Research output: Contribution to journalArticlepeer-review

8 Scopus citations

Abstract

The small GTPase Rab2 requires atypical protein kinase C ι/λ (PKCι/λ) kinase activity to promote vesicle budding from normal rat kidney cell microsomes (Tisdale, E. J. (2000) Traffic 1, 702-712). The released vesicles lack anterograde-directed cargo but contain coat protein I (COPI) and the recycling protein p53/p58, suggesting that the vesicles traffic in the retrograde pathway. In this study, we have directly characterized the role of PKCι/λ in the early secretory pathway. A peptide corresponding to the unique PKCι/λ pseudosubstrate domain was introduced into an in vitro assay that efficiently reconstitutes transport of vesicular stomatitis virus glycoprotein from the endoplasmic reticulum to the cis-medial Golgi compartments. This peptide blocked transport in a dose-dependent manner. Moreover, normal rat kidney cells incubated with Rab2 and the pseudosubstrate peptide displayed abundant swollen or dilated vesicles that contained Rab2, PKCι/λ, β-COP, and p53/p58. Because Rab2, β-COP, and p53/p58 are marker proteins for pre-Golgi intermediates (vesicular tubular clusters, VTCs), most probably the swollen vesicles are derived from VTCs.
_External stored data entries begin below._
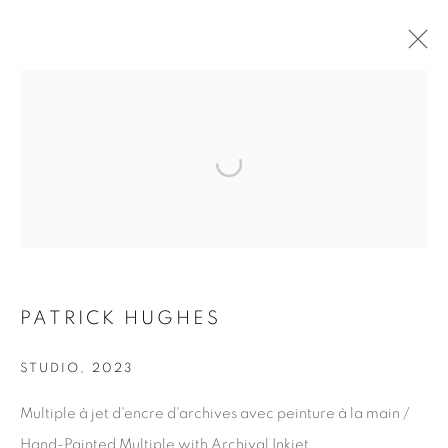
ŒUVRES
Open a larger version of the fol
ABONNEZ-VOUS À NOTRE INFOLETTRE
Prénom *
PATRICK HUGHES
STUDIO
,
2023
Nom *
Multiple à jet d'encre d'archives avec peinture à la main /
Hand-Painted Multiple with Archival Inkjet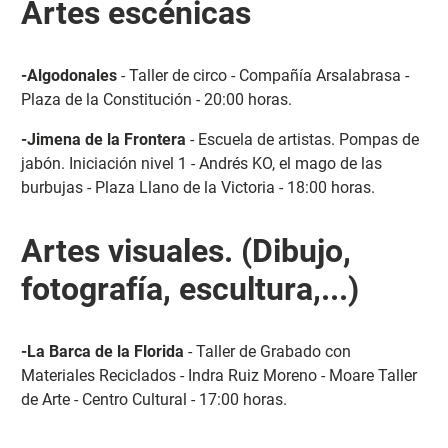
Artes escénicas
-Algodonales
- Taller de circo - Compañía Arsalabrasa -
Plaza de la Constitución - 20:00 horas.
-Jimena de la Frontera
- Escuela de artistas. Pompas de
jabón. Iniciación nivel 1 - Andrés KO, el mago de las
burbujas - Plaza Llano de la Victoria - 18:00 horas.
Artes visuales. (Dibujo,
fotografía, escultura,...)
-La Barca de la Florida
- Taller de Grabado con
Materiales Reciclados - Indra Ruiz Moreno - Moare Taller
de Arte - Centro Cultural - 17:00 horas.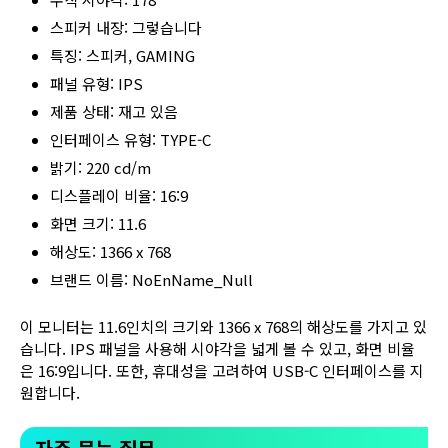
스피커 내장: 그렇습니다
특징: 스피커, GAMING
패널 유형: IPS
제품 상태: 재고 있음
인터페이스 유형: TYPE-C
밝기: 220 cd/m
디스플레이 비율: 16:9
화면 크기: 11.6
해상도: 1366 x 768
브랜드 이름: NoEnName_Null
이 모니터는 11.6인치의 크기와 1366 x 768의 해상도를 가지고 있
습니다. IPS 패널을 사용해 시야각을 넓게 볼 수 있고, 화면 비율
은 16:9입니다. 또한, 휴대성을 고려하여 USB-C 인터페이스를 지
원합니다.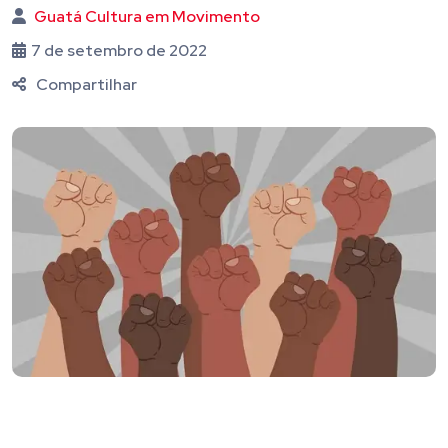
Guatá Cultura em Movimento
7 de setembro de 2022
Compartilhar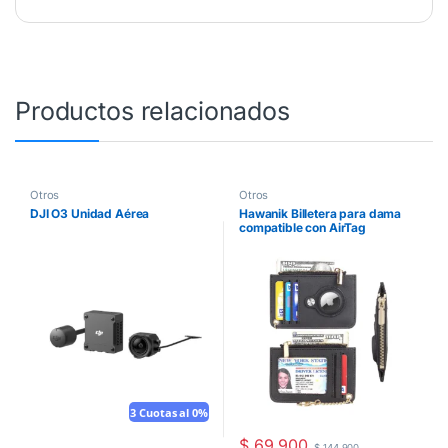
Productos relacionados
Otros
Otros
DJI O3 Unidad Aérea
Hawanik Billetera para dama
compatible con AirTag
3 Cuotas al 0%
$
69.900
$
144.900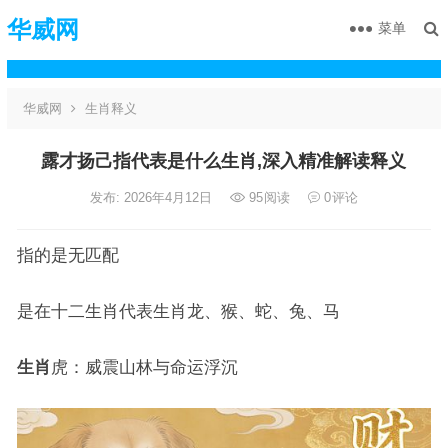
华威网
菜单
华威网
生肖释义
露才扬己指代表是什么生肖,深入精准解读释义
发布: 2026年4月12日
95
阅读
0
评论
指的是无匹配
是在十二生肖代表生肖龙、猴、蛇、兔、马
生肖
虎：威震山林与命运浮沉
Similar results were obtained when the assays were supplemented with kinase-dead PKCι/λ (W274K). Both the pseudosubstrate peptide and kinase-dead PKCι/λ in tandem with Rab2 caused sustained membrane association of PKCι/λ, suggesting that reverse translocation was inhibited. Importantly, the inhibitory phenotype of kinase-dead PKCι/λ was reversed by PKCι/λ wild type. These combined results indicate that PKCι/λ is essential for protein transport in the early secretory pathway and suggest that PKCι/λ kinase activity is required to promote Rab2-mediated vesicle budding at a VTC subcompartment enriched in recycling cargo.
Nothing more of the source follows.